Honigernte

Bei der Honigernte nehmen wir nur den Honigüberschuss aus dem Volk, damit die Bienen auf ihrem eigenen Honig überwintern können.

Der beste Zeitpunkt zur Honigernte

Im Hochsommer (oder auch früher, wenn z. B. die BienenBox schon vor Juli voll ausgebaut ist) steht die Honigernte an. Du solltest bis spätestens Ende Juli die Honigernte abgeschlossen haben, um die Ameisensäurebehandlung, die unmittelbar danach durchgeführt wird, noch im Juli durchführen zu können. Auf keinen Fall sollte die Honigernte nach der Ameisensäurebehandlung durchgeführt werden, da dein Honig danach als Lebensmittel nicht mehr verkehrsfähig ist.

Wenn deine BienenBox komplett mit Rähmchen gefüllt ist, kannst du von 15 kg Honigernte ausgehen. Wichtig dabei ist, dass du den Bienen genug Honig für die Überwinterung übrig lässt. Bei einem durchschnittlichen Volk wären dies ca. 15 kg. Bei einem großen Volk, oder wenn du sicher gehen willst, lässt du ca. 20 kg in der BienenBox. Der Honig befindet sich im Futterkranz, der als äußerster Kranz den meisten Raum in der BienenBox einnimmt. Zur Schwarmzeit ist das Brutnest sehr groß und wird bis Mitte Juli kleiner werden. Der Futterkranz hat dadurch mehr Platz in der BienenBox eingenommen.

Illustration des Innenlebens der BienenBox
Illustration des BienenBox-Innenlebens im Frühjahr/Sommer

Bienenhalter*innen im ersten Jahr

In deinem ersten Jahr mit einem Schwarm haben die Bienen zumeist ausreichend damit zu tun, für sich selbst genug Honig zu sammeln, und produzieren keinen Überschuss, der von dir geerntet werden könnte. Bei einem starken Volk könnte es sich dennoch lohnen, das Gewicht zu messen und etwaige Überschüsse zu ernten.

Die Honigmenge in der BienenBox abschätzen

Bei einem Dach- bzw. Gartenstandort bietet es sich an, den Honigvorrat deiner Bienen über das Wiegen der Box herauszufinden. Dafür benötigst du eine Zugwaage, die du jeweils an den seitlichen Haken der BienenBox anhängen kannst. Du hebst mit der Zugwaage nacheinander beide Seiten der BienenBox ein Stück an und liest die Anzeige auf der Zugwaage. Danach addierst du die beiden Werte, die du gemessen hast, und erhältst das Gesamtgewicht deiner BienenBox. Hebe die Box nur leicht mit der Zugwaage an; je höher du die Box ziehst, desto stärker verfälscht sich das Ergebnis.

Ermitteln des Gewichts der BienenBox mit einer Zugwaage
Die Zugwaage an der BienenBox (Version 2016)

Honigvorrat bestimmen

Nachdem du mit der Zugwaage das Gesamtgewicht der BienenBox ermittelt hast, kannst du mir folgender Gleichung den Honigvorrat errechnen.

Honigvorrat = Gesamtgewicht – Leergewicht BienenBox (17 kg) – Gewicht der Bienen*

* Je nach Größe des Bienenvolkes variiert das Gewicht zwischen 3 kg (bei 8 ausgebauten Rähmchen) und 10 kg (bei 25 ausgebauten Rähmchen).

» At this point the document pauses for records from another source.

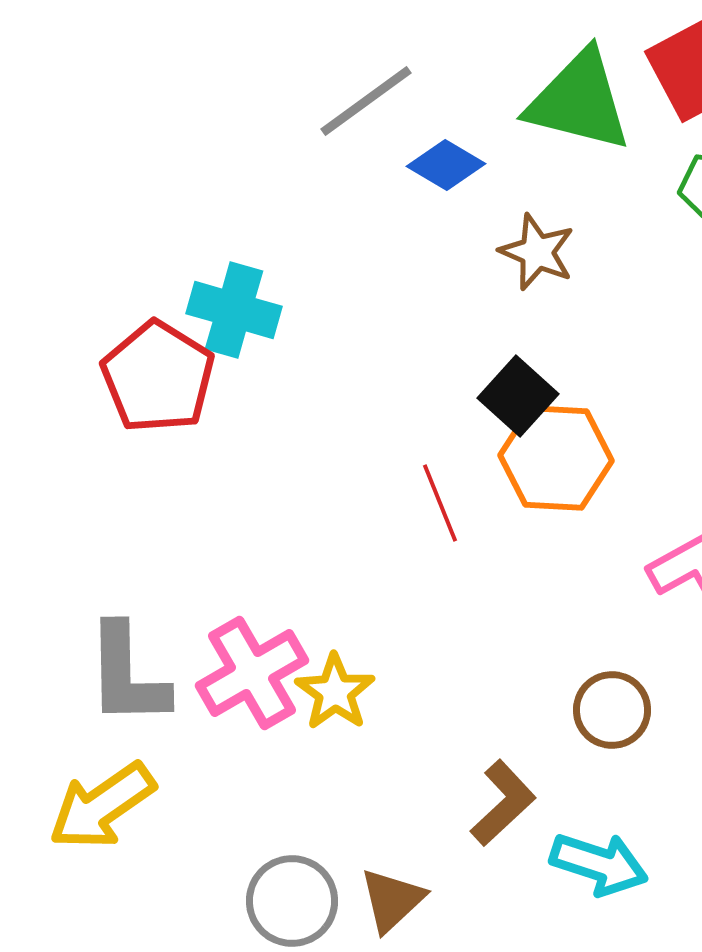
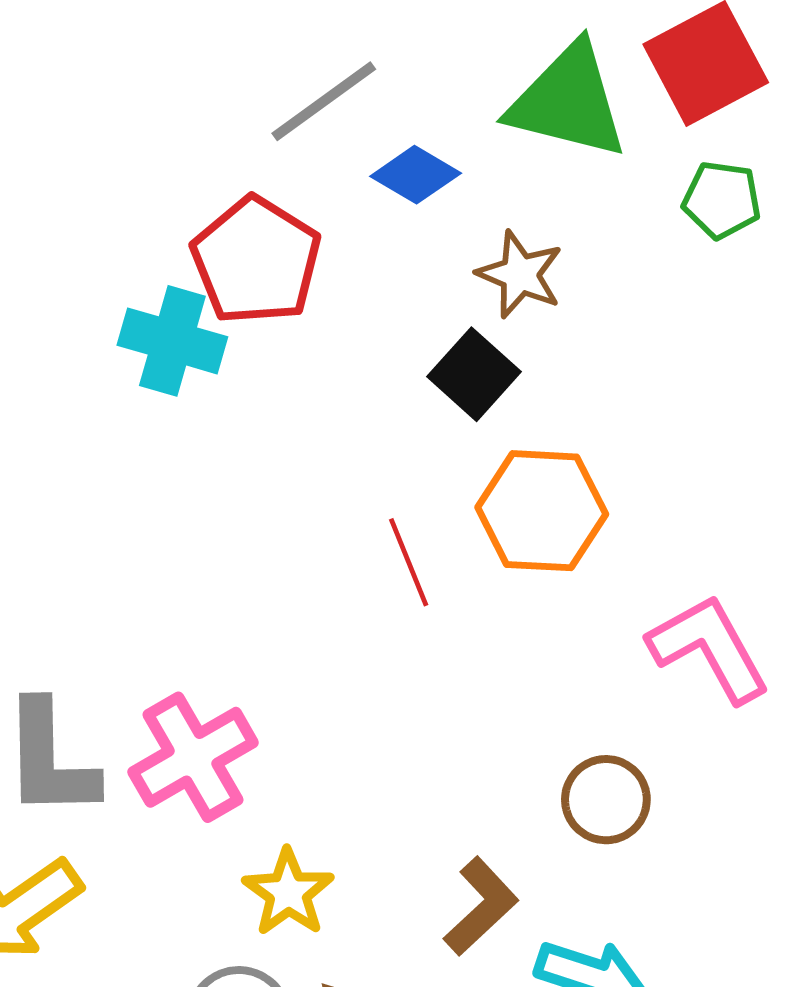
red pentagon: (158, 377) -> (256, 261), moved
black square: (518, 396) -> (474, 374), moved
yellow star: (335, 692) -> (288, 893), moved

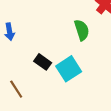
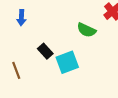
green semicircle: (82, 30) -> (86, 30), turned 120

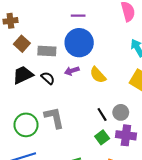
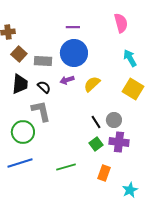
black trapezoid: (23, 75) -> (20, 84), turned 120
yellow semicircle: (98, 75) -> (92, 84), turned 90
gray L-shape: (54, 118) -> (41, 111), moved

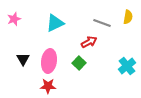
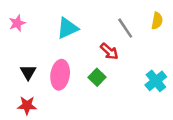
gray line: (102, 23) -> (125, 28), turned 36
red arrow: (89, 42) -> (109, 51), turned 70
red star: (48, 86) -> (27, 105), moved

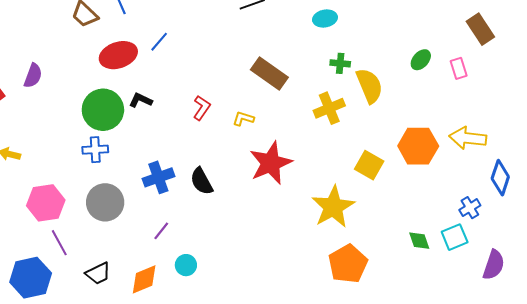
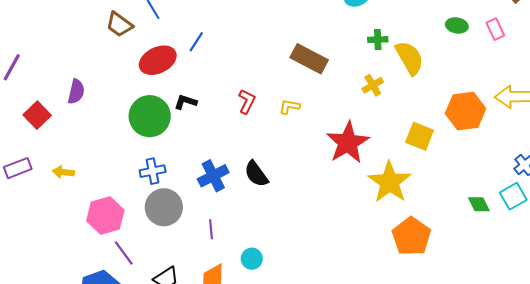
green ellipse: (421, 60) -> (457, 25), turned 65
yellow cross: (329, 108) -> (373, 85), size x0.7
blue cross: (95, 150) -> (153, 171), moved
red star: (271, 163) -> (348, 143), moved
purple line: (161, 231) -> (211, 229), moved, turned -36

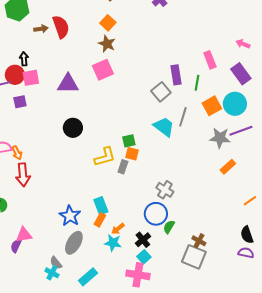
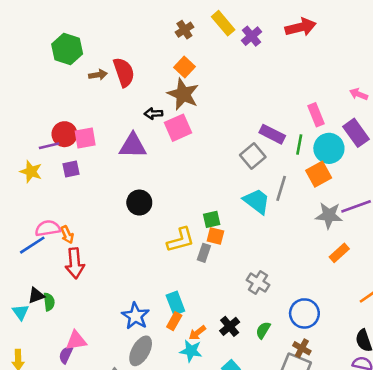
brown star: (107, 44) -> (183, 94), size x1.4
black arrow: (24, 59) -> (154, 114), moved, turned -88
purple rectangle: (176, 75) -> (272, 134), turned -54
cyan circle: (235, 104) -> (329, 148), moved
blue circle: (156, 214) -> (304, 313), moved
black cross: (143, 240) -> (230, 326), moved

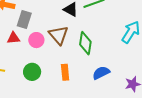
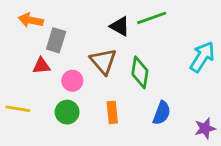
pink circle: (36, 40) -> (72, 81), moved
blue semicircle: (101, 73) -> (162, 113), turned 138

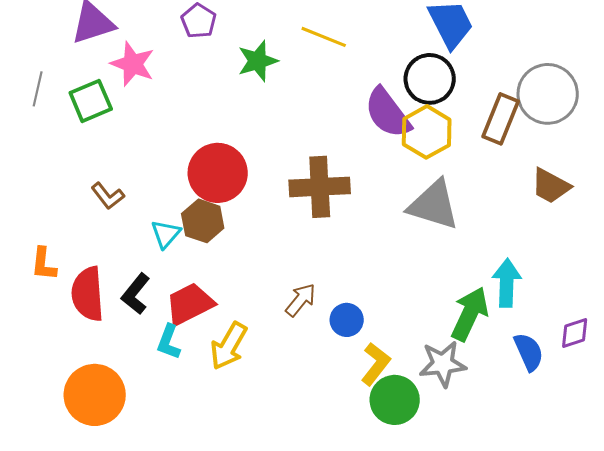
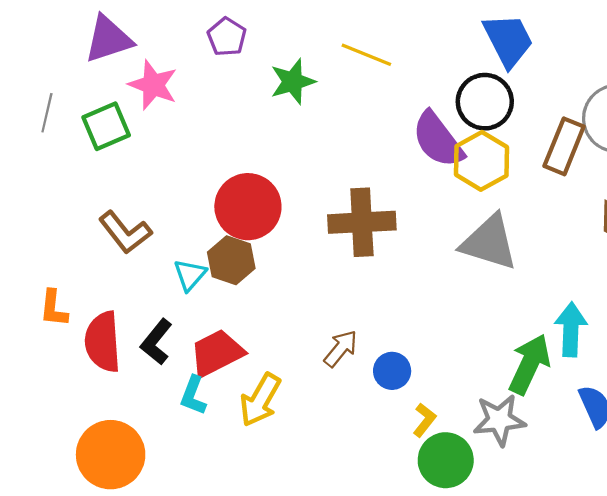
brown L-shape: (108, 196) -> (125, 232), size x1.4
yellow L-shape: (376, 364) -> (424, 420), size x0.7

Alternatives Vorgehen bei einer BienenBox am Balkon

Diese Methode bietet sich vor allem an einem Balkonstandort an, da sich dort die BienenBox nicht ohne Weiteres aus der Halterung heben lässt.

Um den ganzen Honiginhalt abzuschätzen, solltest du die einzelnen Rähmchen ziehen. Ein Rähmchen, das ausgebaut und voll mit verdeckelten Honigzellen ist (linkes Bild), wiegt etwa 2 kg. Wenn du jetzt die einzelnen Rähmchen durchgehst, kannst du abschätzen, wie viel Honig sich in deiner BienenBox befindet.

Je näher du Richtung Flugloch kommst, desto mehr werden die Waben in den Rähmchen nicht nur Honig, sondern auch Brut beinhalten. In der Abbildung kannst du den Unterschied leicht erkennen. Bei einer Aufteilung von beispielsweise 70 % Brut und 30 % Honig pro Rähmchen musst du für die Gesamtrechnung 0,6 kg Honig zurechnen.